Да, это были щит и меч, и Лада решила воспользоваться этим оружием, потому что не имела другого. И все-таки иной, не совсем посторонний голос ей шептал, что оружие ее – и щит и меч – ненадежно, на него нельзя целиком положиться, оно не испытано ею, не пристреляно. И прибегнуть к нему можно лишь на худой конец, в крайнем случае.
А пока она решила ехать не домой, а к дедушке. Дальше – видно будет. Дедушка добрый, с ним можно договориться. Это на вид он строгий и суровый.
Сергей Кондратьевич, придя с завода домой, затопил печь, положив несколько сухих поленьев – дров было достаточно: сносились старые, отжившие свой век деревянные дома и бараки, – поставил на плиту чайник и, сидя у огня на низенькой скамеечке, сделанной Колей, задумался. Дрова горели весело и жарко, обдавая лицо и руки приятным теплом. И тепло это, и треск в печи, и жаркие сполохи пламени располагали к спокойному отдыху и неторопливым, ровным раздумьям. За окном прогромыхала электричка: домик стоял недалеко от железной дороги. Сергей Кондратьевич машинально обернулся – в синем окне замелькала золотая цепочка огней. Он встал, не зажигая огня, сел к окну и, облокотившись на стол, уставился в синеву вечернего города. Наверно, тысячи раз сидел он вот так у окна, слушая перестук поездов, машинально считая вагоны, думая о разном. Он думал о том, что когда-то, в годы детства Коли была здесь городская окраина, а вот теперь самый что ни на есть город. Москва шагнула веселыми шагами многоэтажных домов уже за железную дорогу, сметая со своего пути трухлявую рухлядь деревянных хибарок. Новая жизнь наступала стремительно и неотвратимо.

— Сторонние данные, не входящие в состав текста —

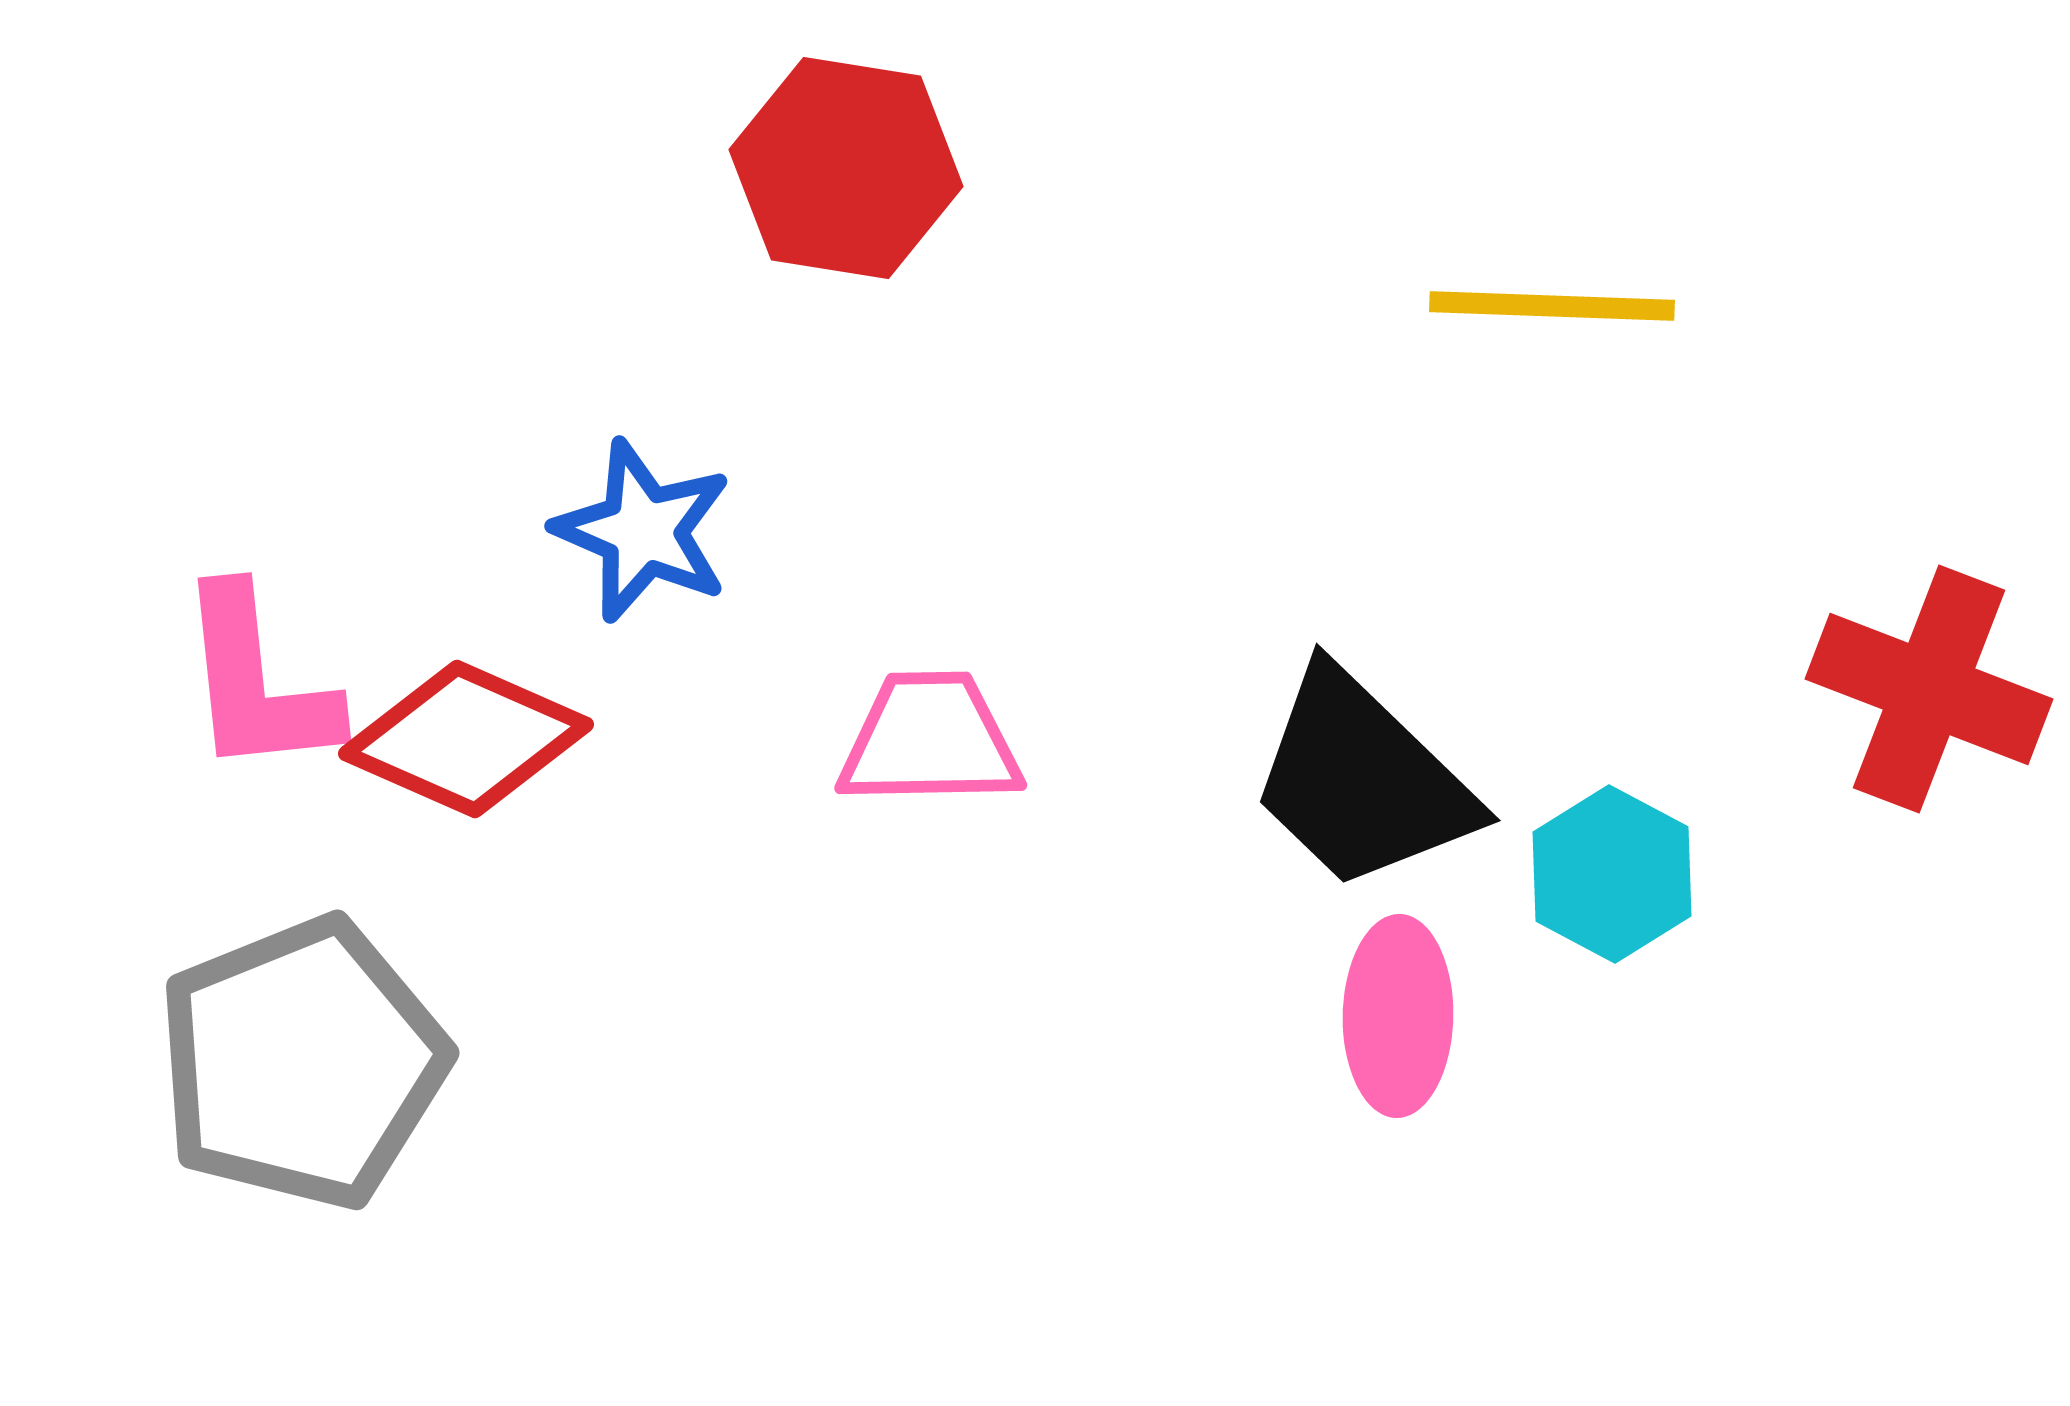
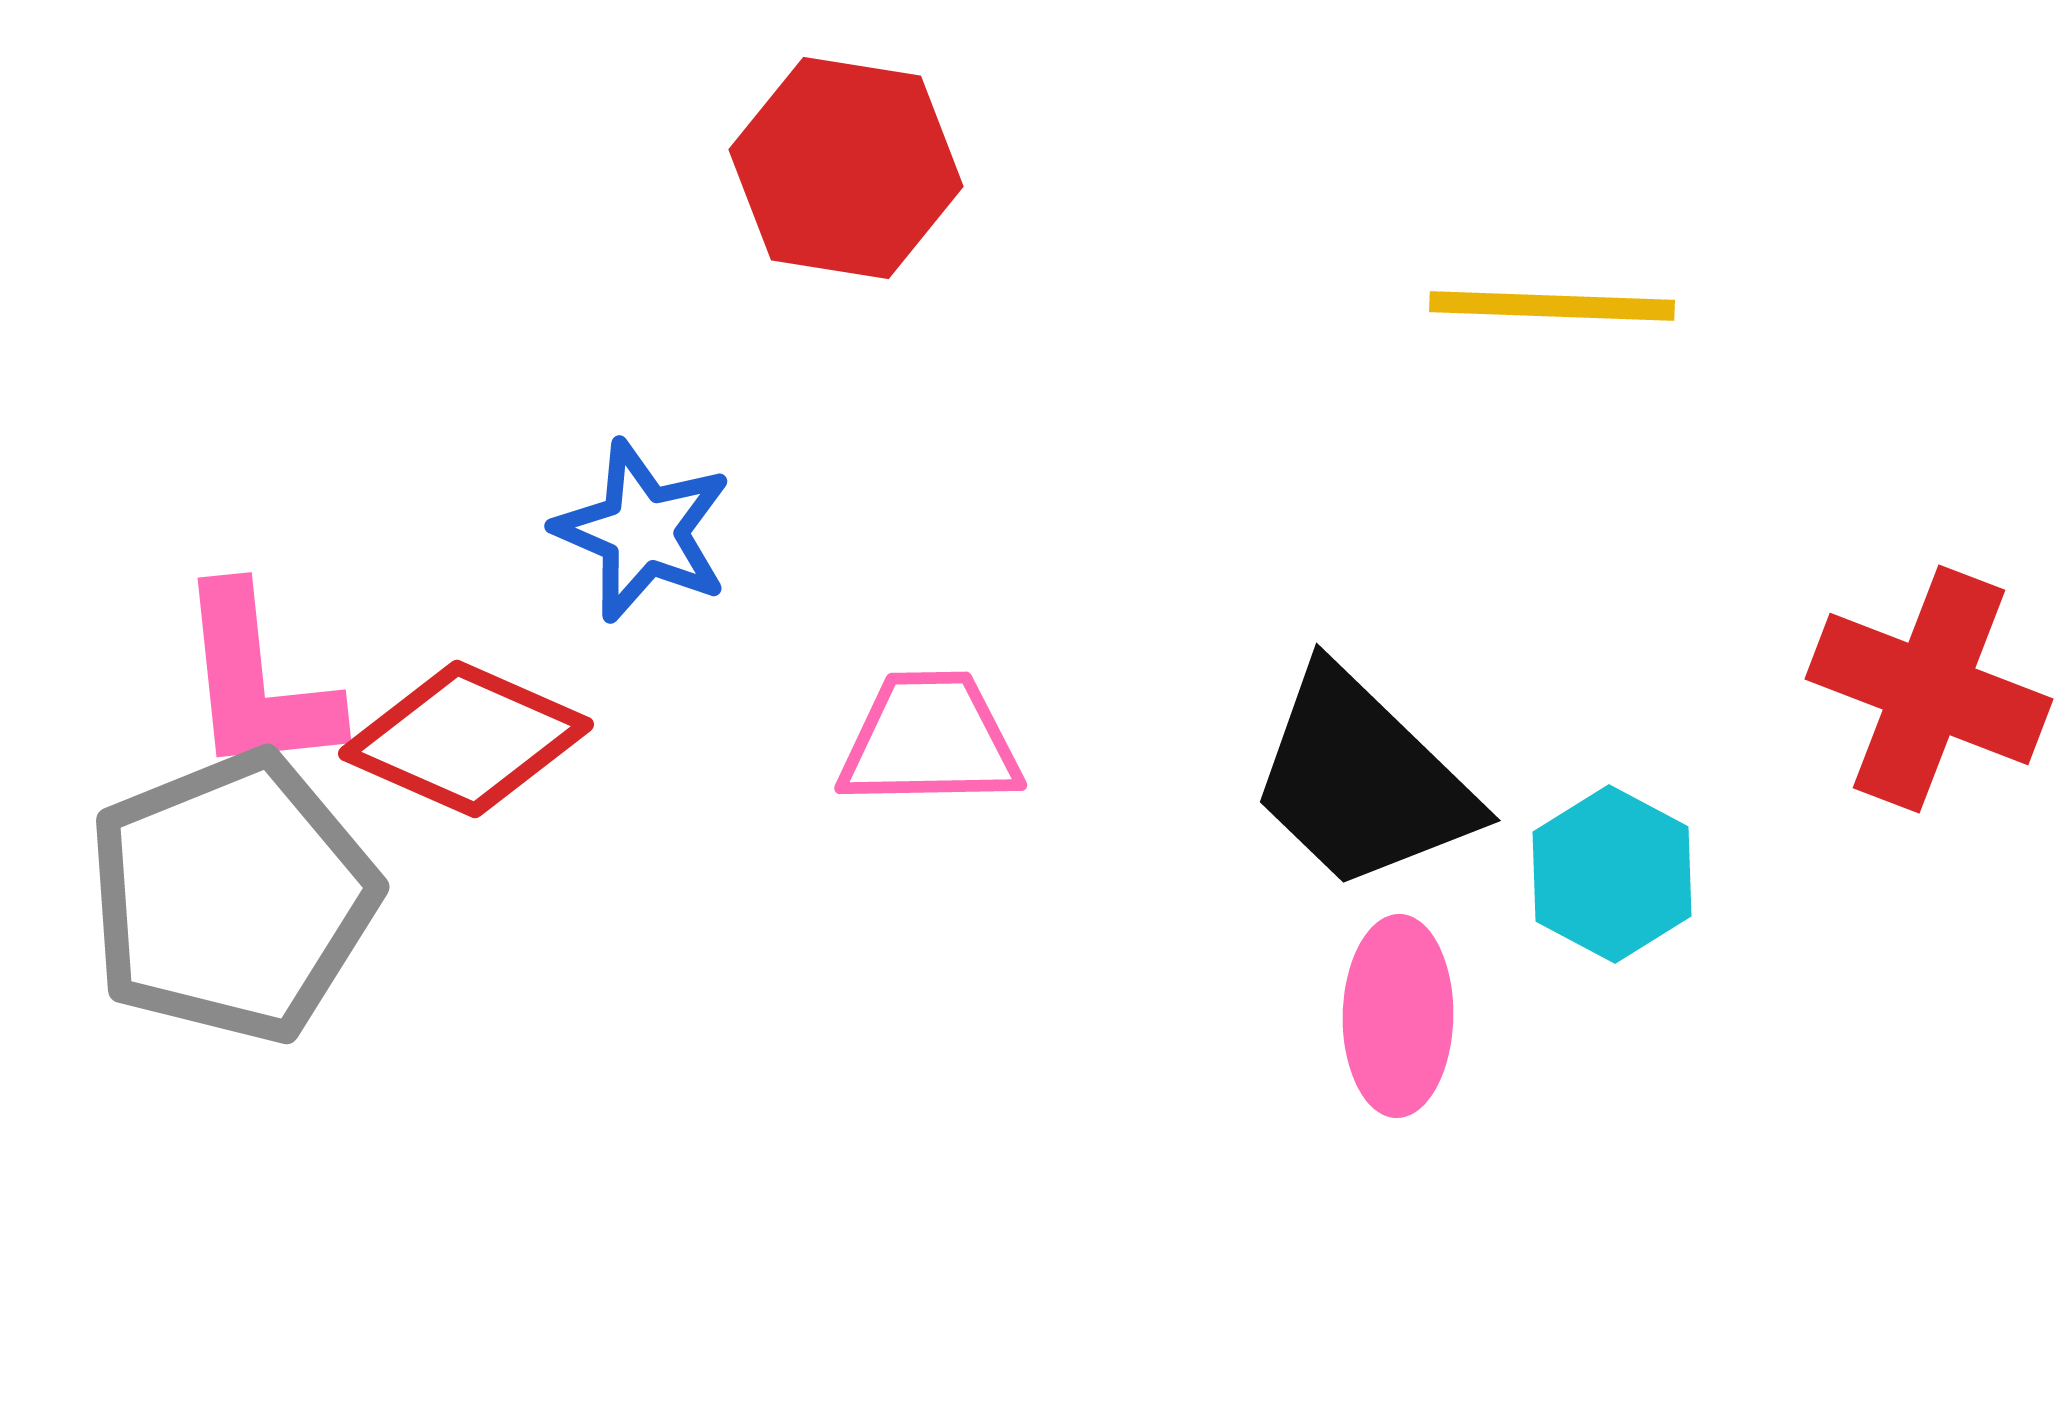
gray pentagon: moved 70 px left, 166 px up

Эта мысль возбуждала горделивую радость, к которой украдкой, точно слабая тень – не от солнца даже, не от луны, а от светлого неба, – примешивалась грусть, та извечная тоска по уходящему и привычному. Старику Лугову не хотелось покидать насиженное место, и он пытался найти тому оправдание. Дескать, не дома жалко, а сада, вот этой зелени под окном. Он любил копаться в земле: сажал цветы, удобрял почву, ухаживал за деревцами. В новом доме этого ведь ничего не будет. Хорошо, если бы квартира была на первом этаже, можно под окнами разбить газончик. Было же время, когда давали за городом рабочим и служащим садовые участки. Луговы не взяли, ни к чему было, когда возле своего дома сад. Теперь старик пожалел. Некоторые рабочие их завода понасадили сады, клубнику, малину. Каждое воскресенье ездили туда, находили в этом радость.
На стареньком телевизоре стояло нечто вроде подсвечника. Лугов взял его в руки. Легкий, янтарного цвета предмет, с двумя колесиками и зубчатой резьбой на одном, старик принес сегодня из цеха. Это были новые детали клапана, сделанные из пластмассы, заменившей дорогую бронзу. Они ласкали глаз, радовали сердце старика: идея замены принадлежала Лугову-старшему.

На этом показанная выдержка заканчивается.